**ACTIVITY**
An exact transcript is required of the lines below, from the one containing "lieferbar innerhalb von 3 Tagen" through the very last; leave every picture out of it.

Stored data
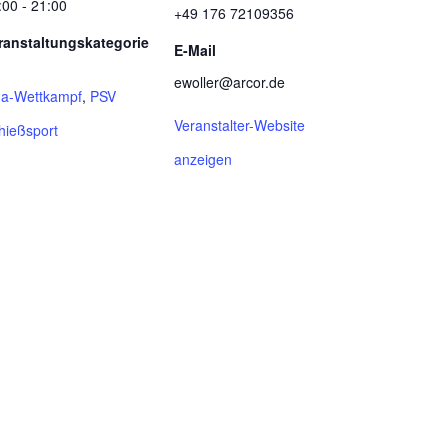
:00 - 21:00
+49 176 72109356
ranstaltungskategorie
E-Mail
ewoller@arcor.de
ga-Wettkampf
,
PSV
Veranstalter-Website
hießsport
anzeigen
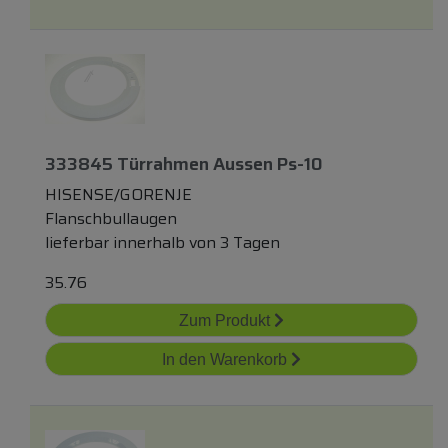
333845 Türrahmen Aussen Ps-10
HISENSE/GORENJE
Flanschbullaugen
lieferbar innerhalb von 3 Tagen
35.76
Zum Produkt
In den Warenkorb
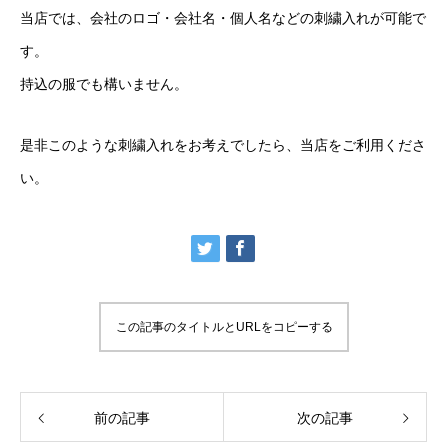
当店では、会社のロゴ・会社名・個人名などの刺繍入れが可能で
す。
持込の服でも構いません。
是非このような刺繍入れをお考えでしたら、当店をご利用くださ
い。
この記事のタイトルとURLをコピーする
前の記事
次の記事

**WRITTEN RESPONSE**
lieferbar innerhalb von 3 Tagen
35.76
Zum Produkt
In den Warenkorb
当店では、会社のロゴ・会社名・個人名などの刺繍入れが可能で
す。
持込の服でも構いません。
是非このような刺繍入れをお考えでしたら、当店をご利用くださ
い。
この記事のタイトルとURLをコピーする
前の記事
次の記事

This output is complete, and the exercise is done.